I read a few #nurture1314 posts last year, and I’ve read a few #nurture1415 posts this year. I apologise for not having read more, and I have no right to expect that anyone will read this; but for those that do, as per >this< post by @ChocoTzar, here are my five positives from 2014, and my five hopes for 2015 (and, along the way, the reasons why I haven’t read more posts).
Positives from 2014
- My wife and I celebrated our seventh wedding anniversary. When 42% of UK marriages end in divorce, I remain a man with a hinterland. I don’t need to explain this point. do I?
- My middle son started full-time education and, like for his older brother, I was there to take him to school on his first day. His first few weeks were difficult – my wife actually started to dread going to school, in a “What’s he done today?” sort of way. Having an August birthday, he’s the youngest in his class, and I think (despite having had no problems with two days a week at nursery for the past couple of years) he suffered from a bit of separation anxiety. However, at his teacher’s suggestion, he’s started taking his teddy to school with him, and that genuinely seems to have made a world of difference, to the extent that his teacher told us that he was the best behaved at their Christmas party.
- I continue, as per Dylan Wiliam’s exhortation, to work at improving as a teacher. I feel more confident than ever at explaining, modelling, questioning, using summative and formative assessment, giving effective feedback, and generally finding that balance between teaching content and teaching the skills that make use of that content. My GCSE results this year were the best ever for one of my classes – I’m obviously doing something right.
- I remain part of the school’s research and development team, working with two colleagues to research Growth Mindset and how it can be implemented and embedded across the school. Most of my recent posts reflect this research. Our contracts were extended through to the end of this school year; as part of which, I have co-presented my first ever whole-school INSET session. Having spent four years (2003-2007) completing a PhD, it’s fair to say that I’ve well and truly got the research bug again.

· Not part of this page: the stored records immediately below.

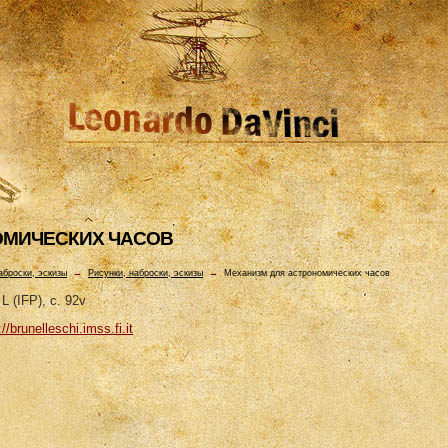
ОМИЧЕСКИХ ЧАСОВ
аброски, эскизы
→
Рисунки, наброски, эскизы
→
Механизм для астрономических часов
L (IFP), c. 92v
://brunelleschi.imss.fi.it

- I have also, as of this month, become the de facto Subject Leader for GCSE Leisure and Tourism. I say ‘de facto’ – although my brief was to develop guidance materials for staff (and students) completing controlled assessments, I was also very quickly given the responsibility of organising a field trip for January so, until anybody tells me any differently, I can now claim to be a Head of Department. This has made me think about the kind of leader that I hope to be which, in turn, led me to discover >this< TED Talk by Simon Sinek on the difference between authority and leadership. I’ve also read his book, Leaders Eat Last. This has very quickly become something of a mantra for me, and will be central to everything that I do in 2015.
Hopes for 2015
- Spend more time with my family. At present, I leave the house before anybody else is awake, and get home somewhere between 5pm and 5:30pm. My children go to bed at 7pm – that means I see them for about an hour and a half per day during the week. In addition, I’ve worked every day this holiday, with the exception of Christmas Day and Boxing Day. To be fair, I’ve been working on contributing schemes of work to a new KS3 curriculum as part of my planning allocation, and on developing the aforementioned guidance materials for staff involved in teaching the GCSE Leisure and Tourism course, which are one-off jobs that will only need minor improvements in future years, but still… I’d like to be able to watch my children grow up without it being over the top of a laptop screen.
- Move house. We’ll be staying in the same town (Newark-on-Trent, in case you’re interested), because house prices are lower than where my parents-in-law live (Midlothian, in case you’re still interested); but, having lived in the same house for over 30 years (my mum died in 1987, and my dad died in 2004, so my sister and I inherited our house; my wife then bought my sister’s share and moved in with me, while my sister moved out with her now-husband), I’m still a little bit daunted by the logistics of it all.
- Become a Chartered Geography Teacher. I’ve had the idea to become a CGeog (Teacher) for a couple of years now, but I wrote it into this year’s PIP and I have written about half of the Professional Self Evaluation Report that is required as part of the application process. Early next year, I’ll need to contact the RGS-IBG to give me a bit of guidance on the application process. (Obviously, I’ll also see if any of the #geographyteacher Twitter community can offer any advice!) Once accredited, I will need to demonstrate a commitment to subject-specific CPD, which might just be the impetus I need to finally attend the Geographical Association Annual Conference in April, which I’ve not done before, despite being a Geography teacher for 8 years.
- I’ve started writing up my research and development work as a book, provisionally entitled Growth Mindset Teaching. It’s only 3,500 words long at present, I’d like to have finished a first draft of it by the end of 2015.
- My dream is to be a professional writer. Increasingly, I realise that the combination of working as a teacher and being married with three children is not especially conducive to writing in your spare time. However, I do have somewhere in the region of 15,000 words of a novel on my external hard drive, and my much of what I’ve read and watched this year has been chosen because it has something in common with what I hope the finished novel will be like, and has therefore helped me to plan the rest of the novel in my mind. It won’t be finished by the end of 2015, but I’d like one of next year’s Nurture hopes to be to finish it by the end of 2016.